Since ask posts are more likely to receive comments, we'll focus our remaining analysis just on these posts.

We will now work on time data (using datetime module) to find if ask posts created at a certain time are more likely to attract comments. 

In [6]:
import datetime as dt

result_lists = []

for row in ask_posts : 
    result_lists.append([row[6],int(row[4])])
    
counts_by_hour = {}
comments_by_hour = {}

for row in result_lists :
    date = row[0]
    comment = row[1]
    time = dt.datetime.strptime(date, "%m/%d/%Y %H:%M").strftime("%H")
    
    if time in counts_by_hour : 
        counts_by_hour[time] += 1
        comments_by_hour[time] += comment       
    else :
        counts_by_hour[time] = 1
        comments_by_hour[time] = comment   
        

avg_by_hour = []

for time in counts_by_hour : 
    avg_by_hour.append([time, (comments_by_hour[time]/counts_by_hour[time]) ])

In [7]:
print(avg_by_hour)

[['09', 5.5777777777777775], ['13', 14.741176470588234], ['10', 13.440677966101696], ['14', 13.233644859813085], ['16', 16.796296296296298], ['23', 7.985294117647059], ['12', 9.41095890410959], ['17', 11.46], ['15', 38.5948275862069], ['21', 16.009174311926607], ['20', 21.525], ['02', 23.810344827586206], ['18', 13.20183486238532], ['03', 7.796296296296297], ['05', 10.08695652173913], ['19', 10.8], ['01', 11.383333333333333], ['22', 6.746478873239437], ['08', 10.25], ['04', 7.170212765957447], ['00', 8.127272727272727], ['06', 9.022727272727273], ['07', 7.852941176470588], ['11', 11.051724137931034]]


In [8]:
swap_avg_by_hour = []

for row in avg_by_hour : 
    time = row[0]
    avgcomment = row[1]
    swap_avg_by_hour.append([avgcomment,time])

print(swap_avg_by_hour)

[[5.5777777777777775, '09'], [14.741176470588234, '13'], [13.440677966101696, '10'], [13.233644859813085, '14'], [16.796296296296298, '16'], [7.985294117647059, '23'], [9.41095890410959, '12'], [11.46, '17'], [38.5948275862069, '15'], [16.009174311926607, '21'], [21.525, '20'], [23.810344827586206, '02'], [13.20183486238532, '18'], [7.796296296296297, '03'], [10.08695652173913, '05'], [10.8, '19'], [11.383333333333333, '01'], [6.746478873239437, '22'], [10.25, '08'], [7.170212765957447, '04'], [8.127272727272727, '00'], [9.022727272727273, '06'], [7.852941176470588, '07'], [11.051724137931034, '11']]


In [9]:
sorted_swap = sorted(swap_avg_by_hour,reverse = True)
print(sorted_swap)

[[38.5948275862069, '15'], [23.810344827586206, '02'], [21.525, '20'], [16.796296296296298, '16'], [16.009174311926607, '21'], [14.741176470588234, '13'], [13.440677966101696, '10'], [13.233644859813085, '14'], [13.20183486238532, '18'], [11.46, '17'], [11.383333333333333, '01'], [11.051724137931034, '11'], [10.8, '19'], [10.25, '08'], [10.08695652173913, '05'], [9.41095890410959, '12'], [9.022727272727273, '06'], [8.127272727272727, '00'], [7.985294117647059, '23'], [7.852941176470588, '07'], [7.796296296296297, '03'], [7.170212765957447, '04'], [6.746478873239437, '22'], [5.5777777777777775, '09']]


In [10]:
print('Top 5 Hours for Ask Posts Comments')

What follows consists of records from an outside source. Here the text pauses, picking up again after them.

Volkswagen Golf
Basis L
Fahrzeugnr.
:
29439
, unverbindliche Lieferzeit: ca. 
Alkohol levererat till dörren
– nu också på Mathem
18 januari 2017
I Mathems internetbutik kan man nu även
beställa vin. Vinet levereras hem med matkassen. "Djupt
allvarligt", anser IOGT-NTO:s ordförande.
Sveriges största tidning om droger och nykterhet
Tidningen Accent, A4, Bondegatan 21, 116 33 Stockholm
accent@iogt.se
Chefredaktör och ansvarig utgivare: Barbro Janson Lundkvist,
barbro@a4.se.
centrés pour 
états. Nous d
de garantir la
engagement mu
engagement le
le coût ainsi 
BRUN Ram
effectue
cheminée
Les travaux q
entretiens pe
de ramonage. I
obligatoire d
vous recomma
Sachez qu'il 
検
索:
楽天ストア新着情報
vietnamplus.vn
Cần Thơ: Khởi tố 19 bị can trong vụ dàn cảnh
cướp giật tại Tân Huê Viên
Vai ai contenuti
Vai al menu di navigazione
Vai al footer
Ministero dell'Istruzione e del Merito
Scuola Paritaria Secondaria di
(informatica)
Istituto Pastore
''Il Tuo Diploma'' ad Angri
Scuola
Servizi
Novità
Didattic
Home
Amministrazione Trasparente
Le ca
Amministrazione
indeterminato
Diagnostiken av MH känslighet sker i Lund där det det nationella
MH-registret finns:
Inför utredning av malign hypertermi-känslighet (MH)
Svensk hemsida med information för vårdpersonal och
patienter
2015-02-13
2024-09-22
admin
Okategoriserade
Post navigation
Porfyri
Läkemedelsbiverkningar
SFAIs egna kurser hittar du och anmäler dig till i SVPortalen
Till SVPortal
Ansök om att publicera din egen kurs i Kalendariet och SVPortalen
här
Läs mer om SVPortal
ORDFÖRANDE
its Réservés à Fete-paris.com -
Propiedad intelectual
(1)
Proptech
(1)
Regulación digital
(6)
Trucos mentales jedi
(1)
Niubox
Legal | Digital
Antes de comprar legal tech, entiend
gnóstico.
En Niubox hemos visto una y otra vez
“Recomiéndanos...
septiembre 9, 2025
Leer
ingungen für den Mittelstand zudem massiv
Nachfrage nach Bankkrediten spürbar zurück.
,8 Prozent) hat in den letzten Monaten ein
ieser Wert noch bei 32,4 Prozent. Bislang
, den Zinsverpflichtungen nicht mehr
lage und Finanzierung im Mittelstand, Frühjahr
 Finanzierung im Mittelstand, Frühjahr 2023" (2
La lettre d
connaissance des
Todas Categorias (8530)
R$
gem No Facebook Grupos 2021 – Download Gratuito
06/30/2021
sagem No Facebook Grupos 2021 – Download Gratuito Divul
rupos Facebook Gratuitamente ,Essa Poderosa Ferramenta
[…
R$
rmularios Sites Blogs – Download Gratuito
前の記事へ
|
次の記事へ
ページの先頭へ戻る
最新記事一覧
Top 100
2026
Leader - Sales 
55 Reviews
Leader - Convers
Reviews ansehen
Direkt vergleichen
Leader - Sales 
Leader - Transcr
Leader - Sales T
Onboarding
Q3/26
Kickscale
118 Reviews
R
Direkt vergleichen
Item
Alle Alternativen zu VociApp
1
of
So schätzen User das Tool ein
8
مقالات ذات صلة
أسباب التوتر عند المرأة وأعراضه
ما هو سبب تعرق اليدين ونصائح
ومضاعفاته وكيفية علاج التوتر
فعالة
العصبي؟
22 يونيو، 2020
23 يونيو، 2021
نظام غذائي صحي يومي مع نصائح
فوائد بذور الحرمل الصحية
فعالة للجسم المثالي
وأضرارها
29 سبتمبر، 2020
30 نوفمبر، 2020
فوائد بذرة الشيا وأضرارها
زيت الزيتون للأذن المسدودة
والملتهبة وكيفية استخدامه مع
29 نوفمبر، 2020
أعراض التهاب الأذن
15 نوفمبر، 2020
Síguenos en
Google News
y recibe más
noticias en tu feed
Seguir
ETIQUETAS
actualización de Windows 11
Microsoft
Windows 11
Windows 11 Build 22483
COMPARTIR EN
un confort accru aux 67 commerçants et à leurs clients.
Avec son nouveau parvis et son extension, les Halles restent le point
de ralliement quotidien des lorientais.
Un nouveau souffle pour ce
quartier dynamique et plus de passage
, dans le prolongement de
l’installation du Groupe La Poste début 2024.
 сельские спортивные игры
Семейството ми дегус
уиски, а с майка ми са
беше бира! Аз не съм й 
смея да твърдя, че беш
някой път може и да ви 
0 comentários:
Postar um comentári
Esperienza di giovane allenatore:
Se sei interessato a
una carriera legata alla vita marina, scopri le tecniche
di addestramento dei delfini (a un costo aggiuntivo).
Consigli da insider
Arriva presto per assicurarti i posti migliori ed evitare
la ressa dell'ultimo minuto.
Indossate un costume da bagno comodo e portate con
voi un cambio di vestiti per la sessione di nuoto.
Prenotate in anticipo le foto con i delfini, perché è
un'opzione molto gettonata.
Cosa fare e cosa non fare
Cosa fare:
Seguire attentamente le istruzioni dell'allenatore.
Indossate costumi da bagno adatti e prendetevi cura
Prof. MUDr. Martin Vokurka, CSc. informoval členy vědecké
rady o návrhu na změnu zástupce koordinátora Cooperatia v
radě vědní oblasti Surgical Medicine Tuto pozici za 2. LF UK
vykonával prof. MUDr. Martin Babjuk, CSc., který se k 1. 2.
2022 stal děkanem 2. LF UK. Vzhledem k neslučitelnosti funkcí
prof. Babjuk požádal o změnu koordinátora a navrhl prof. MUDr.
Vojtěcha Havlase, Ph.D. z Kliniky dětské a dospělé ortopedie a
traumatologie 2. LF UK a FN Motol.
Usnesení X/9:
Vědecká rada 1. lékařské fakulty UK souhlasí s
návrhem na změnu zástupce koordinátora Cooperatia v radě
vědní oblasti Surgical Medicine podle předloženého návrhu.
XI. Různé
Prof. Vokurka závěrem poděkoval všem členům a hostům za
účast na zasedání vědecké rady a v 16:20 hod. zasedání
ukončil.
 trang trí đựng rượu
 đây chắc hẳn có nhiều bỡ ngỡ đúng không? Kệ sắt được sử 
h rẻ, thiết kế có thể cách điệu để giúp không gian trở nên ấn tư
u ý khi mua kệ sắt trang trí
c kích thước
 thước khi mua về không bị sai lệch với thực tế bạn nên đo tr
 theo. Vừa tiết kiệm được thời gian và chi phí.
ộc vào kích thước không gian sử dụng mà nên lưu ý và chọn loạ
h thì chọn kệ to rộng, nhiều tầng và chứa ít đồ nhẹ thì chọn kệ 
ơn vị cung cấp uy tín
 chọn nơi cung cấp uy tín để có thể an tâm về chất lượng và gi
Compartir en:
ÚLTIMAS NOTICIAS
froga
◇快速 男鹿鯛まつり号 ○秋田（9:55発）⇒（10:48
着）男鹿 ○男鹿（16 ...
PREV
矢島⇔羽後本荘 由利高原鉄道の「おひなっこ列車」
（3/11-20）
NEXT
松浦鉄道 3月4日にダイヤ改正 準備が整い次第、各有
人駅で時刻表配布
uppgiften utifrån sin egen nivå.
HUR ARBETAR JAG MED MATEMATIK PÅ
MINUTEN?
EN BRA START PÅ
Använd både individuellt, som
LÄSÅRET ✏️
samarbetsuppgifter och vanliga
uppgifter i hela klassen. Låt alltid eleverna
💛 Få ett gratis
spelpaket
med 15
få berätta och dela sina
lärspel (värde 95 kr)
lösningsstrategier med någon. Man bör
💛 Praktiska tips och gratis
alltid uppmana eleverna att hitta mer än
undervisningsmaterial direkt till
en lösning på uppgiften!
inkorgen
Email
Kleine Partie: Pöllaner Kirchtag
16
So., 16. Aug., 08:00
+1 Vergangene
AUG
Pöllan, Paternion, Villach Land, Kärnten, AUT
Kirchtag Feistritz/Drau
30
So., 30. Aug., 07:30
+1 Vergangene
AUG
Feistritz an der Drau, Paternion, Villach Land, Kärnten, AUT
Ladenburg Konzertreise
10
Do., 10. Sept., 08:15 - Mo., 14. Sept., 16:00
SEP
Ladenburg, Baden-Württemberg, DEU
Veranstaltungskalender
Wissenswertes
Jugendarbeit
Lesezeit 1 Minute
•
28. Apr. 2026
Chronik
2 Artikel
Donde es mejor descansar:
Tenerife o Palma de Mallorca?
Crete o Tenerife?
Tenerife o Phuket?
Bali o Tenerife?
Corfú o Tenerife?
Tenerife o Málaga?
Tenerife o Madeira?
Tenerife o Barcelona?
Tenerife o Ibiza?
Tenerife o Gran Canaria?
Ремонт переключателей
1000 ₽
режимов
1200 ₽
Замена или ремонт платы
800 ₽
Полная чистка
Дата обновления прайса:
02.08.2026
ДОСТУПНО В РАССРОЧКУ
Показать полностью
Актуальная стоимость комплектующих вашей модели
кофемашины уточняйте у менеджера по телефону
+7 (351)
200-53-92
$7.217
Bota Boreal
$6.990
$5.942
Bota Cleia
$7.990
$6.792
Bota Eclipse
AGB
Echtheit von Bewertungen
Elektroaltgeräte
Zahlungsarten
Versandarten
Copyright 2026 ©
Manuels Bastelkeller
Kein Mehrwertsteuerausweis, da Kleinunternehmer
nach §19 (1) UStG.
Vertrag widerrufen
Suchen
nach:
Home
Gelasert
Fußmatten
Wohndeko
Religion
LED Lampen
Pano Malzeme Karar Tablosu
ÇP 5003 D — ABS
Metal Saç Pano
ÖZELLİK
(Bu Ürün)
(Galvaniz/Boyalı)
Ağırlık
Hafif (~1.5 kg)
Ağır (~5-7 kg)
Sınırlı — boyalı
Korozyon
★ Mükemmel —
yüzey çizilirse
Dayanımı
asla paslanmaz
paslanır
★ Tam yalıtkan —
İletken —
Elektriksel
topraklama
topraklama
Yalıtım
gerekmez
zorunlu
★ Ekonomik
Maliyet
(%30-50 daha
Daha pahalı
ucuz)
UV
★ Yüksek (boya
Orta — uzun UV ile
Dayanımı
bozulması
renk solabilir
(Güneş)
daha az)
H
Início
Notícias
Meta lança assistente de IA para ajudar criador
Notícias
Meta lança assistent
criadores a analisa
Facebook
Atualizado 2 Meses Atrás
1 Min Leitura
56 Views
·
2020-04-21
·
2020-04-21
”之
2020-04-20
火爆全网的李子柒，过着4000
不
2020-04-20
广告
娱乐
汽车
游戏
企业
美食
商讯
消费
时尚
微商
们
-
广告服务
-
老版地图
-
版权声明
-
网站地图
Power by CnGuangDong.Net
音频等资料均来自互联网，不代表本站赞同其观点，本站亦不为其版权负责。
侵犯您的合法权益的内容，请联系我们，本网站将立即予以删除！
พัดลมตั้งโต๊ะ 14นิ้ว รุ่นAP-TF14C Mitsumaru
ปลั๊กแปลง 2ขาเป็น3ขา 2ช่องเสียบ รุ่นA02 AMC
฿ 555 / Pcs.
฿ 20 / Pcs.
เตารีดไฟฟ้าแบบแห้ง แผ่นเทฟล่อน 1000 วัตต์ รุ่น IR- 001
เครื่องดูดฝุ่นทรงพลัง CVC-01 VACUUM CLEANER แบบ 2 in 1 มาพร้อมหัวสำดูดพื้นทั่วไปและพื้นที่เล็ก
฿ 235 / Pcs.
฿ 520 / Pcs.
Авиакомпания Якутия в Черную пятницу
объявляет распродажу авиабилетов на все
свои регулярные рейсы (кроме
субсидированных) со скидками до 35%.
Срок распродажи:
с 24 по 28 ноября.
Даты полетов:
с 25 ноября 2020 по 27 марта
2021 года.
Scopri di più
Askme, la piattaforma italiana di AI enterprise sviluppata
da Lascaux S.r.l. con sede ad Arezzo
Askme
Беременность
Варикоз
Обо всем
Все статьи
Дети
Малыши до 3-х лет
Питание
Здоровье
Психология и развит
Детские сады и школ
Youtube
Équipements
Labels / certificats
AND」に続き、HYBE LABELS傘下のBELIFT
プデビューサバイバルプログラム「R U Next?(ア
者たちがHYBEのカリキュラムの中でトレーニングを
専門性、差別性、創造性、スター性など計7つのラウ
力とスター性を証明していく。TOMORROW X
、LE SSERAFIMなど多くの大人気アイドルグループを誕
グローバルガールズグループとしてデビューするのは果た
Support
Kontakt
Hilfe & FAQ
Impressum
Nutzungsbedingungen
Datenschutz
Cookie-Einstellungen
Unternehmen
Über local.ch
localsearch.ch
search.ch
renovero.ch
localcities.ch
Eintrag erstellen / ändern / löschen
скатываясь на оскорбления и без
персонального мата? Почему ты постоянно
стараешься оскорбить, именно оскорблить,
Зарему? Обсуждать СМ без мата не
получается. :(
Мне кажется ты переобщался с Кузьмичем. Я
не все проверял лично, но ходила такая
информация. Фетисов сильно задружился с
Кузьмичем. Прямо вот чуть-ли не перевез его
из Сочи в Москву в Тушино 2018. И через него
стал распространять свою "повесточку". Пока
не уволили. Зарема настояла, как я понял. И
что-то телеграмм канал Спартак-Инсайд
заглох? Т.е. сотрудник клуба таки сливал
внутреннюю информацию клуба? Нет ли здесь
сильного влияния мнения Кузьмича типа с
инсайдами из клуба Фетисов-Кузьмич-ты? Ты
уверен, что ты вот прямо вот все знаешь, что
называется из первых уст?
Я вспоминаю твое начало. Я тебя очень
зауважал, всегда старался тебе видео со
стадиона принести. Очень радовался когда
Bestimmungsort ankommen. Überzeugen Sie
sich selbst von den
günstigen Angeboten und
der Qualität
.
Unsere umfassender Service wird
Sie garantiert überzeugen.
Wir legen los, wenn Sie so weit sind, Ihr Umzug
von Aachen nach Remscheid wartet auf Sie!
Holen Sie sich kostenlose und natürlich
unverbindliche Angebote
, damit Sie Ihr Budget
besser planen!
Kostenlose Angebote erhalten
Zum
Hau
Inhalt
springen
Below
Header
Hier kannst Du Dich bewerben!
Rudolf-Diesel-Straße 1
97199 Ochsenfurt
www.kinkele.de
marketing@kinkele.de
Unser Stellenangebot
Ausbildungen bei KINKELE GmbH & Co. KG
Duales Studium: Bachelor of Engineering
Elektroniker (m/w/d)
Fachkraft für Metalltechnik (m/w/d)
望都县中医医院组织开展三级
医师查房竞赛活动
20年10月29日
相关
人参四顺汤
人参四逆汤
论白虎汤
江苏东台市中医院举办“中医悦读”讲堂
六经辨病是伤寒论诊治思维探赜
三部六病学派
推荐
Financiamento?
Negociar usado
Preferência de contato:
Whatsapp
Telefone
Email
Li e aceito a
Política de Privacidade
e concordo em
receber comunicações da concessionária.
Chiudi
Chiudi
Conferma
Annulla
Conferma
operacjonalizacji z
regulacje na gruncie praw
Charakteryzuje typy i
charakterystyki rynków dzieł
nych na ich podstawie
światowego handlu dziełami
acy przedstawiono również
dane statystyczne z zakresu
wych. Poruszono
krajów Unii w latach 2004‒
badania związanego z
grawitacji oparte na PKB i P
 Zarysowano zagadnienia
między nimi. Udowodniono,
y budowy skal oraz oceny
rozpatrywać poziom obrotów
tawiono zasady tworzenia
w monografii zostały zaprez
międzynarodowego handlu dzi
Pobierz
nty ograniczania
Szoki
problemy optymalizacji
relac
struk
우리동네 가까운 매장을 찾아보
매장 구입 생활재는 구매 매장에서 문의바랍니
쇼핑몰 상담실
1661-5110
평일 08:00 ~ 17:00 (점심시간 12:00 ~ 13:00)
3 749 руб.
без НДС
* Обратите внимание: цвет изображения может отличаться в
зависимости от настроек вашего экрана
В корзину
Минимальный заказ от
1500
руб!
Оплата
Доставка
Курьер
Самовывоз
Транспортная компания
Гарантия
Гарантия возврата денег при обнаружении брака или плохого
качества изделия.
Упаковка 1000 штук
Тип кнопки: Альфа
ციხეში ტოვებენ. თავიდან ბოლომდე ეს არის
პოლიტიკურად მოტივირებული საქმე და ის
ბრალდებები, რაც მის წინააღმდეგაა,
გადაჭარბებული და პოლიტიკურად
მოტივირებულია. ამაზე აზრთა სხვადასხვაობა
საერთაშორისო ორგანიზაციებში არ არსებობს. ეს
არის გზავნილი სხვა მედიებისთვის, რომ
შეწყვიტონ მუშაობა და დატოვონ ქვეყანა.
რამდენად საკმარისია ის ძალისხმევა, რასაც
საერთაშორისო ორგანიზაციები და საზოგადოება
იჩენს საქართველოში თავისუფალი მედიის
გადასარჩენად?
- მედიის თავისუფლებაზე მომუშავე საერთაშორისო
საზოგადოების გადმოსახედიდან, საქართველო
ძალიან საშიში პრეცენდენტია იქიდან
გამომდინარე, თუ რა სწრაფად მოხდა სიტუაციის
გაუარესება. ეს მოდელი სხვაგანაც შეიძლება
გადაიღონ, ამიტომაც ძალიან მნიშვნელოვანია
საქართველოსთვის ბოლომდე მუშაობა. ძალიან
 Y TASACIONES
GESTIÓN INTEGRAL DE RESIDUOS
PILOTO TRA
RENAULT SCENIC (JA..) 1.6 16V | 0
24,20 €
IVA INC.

Top 5 Hours for Ask Posts Comments


In [15]:
top5_sorted = sorted_swap[0:6]

for row in top5_sorted : 
    hour = row[1]
    avg = row[0]
    new_hour = dt.datetime.strptime(hour, '%H').strftime('%H:%S')
    sentence = '{} : {:.2f} average comments per post'.format(new_hour, avg)
    print(sentence)

15:00 : 38.59 average comments per post
02:00 : 23.81 average comments per post
20:00 : 21.52 average comments per post
16:00 : 16.80 average comments per post
21:00 : 16.01 average comments per post
13:00 : 14.74 average comments per post


The hour that receives the most comments per post(based on an avergage) is 15:00, with an average of 38.59 comments per posts. 

Accordint to the documentation of the dataset, the timezone used is Eastern Time in the US so we need to add 6h to have French time zone.